What you need to do
What lines in the records below mention "version"? List them all.

Supplied material

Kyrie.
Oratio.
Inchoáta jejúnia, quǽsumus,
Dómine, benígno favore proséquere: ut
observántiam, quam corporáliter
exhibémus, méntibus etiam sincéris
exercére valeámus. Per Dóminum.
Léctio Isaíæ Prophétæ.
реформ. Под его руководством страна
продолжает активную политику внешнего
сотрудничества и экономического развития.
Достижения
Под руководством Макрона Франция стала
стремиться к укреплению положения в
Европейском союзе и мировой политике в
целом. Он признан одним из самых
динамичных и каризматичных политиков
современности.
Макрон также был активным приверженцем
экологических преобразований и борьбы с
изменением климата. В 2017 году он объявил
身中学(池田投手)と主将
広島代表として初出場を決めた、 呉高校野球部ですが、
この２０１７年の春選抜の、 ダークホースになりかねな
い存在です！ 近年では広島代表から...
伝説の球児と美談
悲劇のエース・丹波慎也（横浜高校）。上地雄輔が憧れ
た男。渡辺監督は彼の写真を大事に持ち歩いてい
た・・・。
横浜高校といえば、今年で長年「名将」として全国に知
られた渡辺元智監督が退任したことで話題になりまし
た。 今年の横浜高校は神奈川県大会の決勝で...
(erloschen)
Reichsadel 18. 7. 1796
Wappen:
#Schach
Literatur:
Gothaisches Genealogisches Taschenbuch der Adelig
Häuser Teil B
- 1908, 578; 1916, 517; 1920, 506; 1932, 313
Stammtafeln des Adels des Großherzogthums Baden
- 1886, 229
---
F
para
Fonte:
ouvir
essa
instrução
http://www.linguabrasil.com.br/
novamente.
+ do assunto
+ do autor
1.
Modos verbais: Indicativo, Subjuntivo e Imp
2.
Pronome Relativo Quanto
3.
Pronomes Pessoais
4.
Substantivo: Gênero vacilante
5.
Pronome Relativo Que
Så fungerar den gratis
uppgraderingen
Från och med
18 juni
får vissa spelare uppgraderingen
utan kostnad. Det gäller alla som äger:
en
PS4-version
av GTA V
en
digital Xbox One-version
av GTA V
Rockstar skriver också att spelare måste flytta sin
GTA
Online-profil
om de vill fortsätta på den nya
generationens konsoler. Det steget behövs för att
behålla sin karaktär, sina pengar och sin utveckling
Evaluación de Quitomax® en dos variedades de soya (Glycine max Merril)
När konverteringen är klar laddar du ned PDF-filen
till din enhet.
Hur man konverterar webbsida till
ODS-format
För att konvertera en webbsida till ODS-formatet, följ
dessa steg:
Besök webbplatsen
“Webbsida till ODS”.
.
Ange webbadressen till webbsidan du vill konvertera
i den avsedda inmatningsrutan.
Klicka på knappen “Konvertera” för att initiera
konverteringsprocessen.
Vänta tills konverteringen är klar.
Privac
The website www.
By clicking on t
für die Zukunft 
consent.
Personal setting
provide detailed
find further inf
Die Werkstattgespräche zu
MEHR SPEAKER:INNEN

Answer to the exercise
PS4-version
digital Xbox One-version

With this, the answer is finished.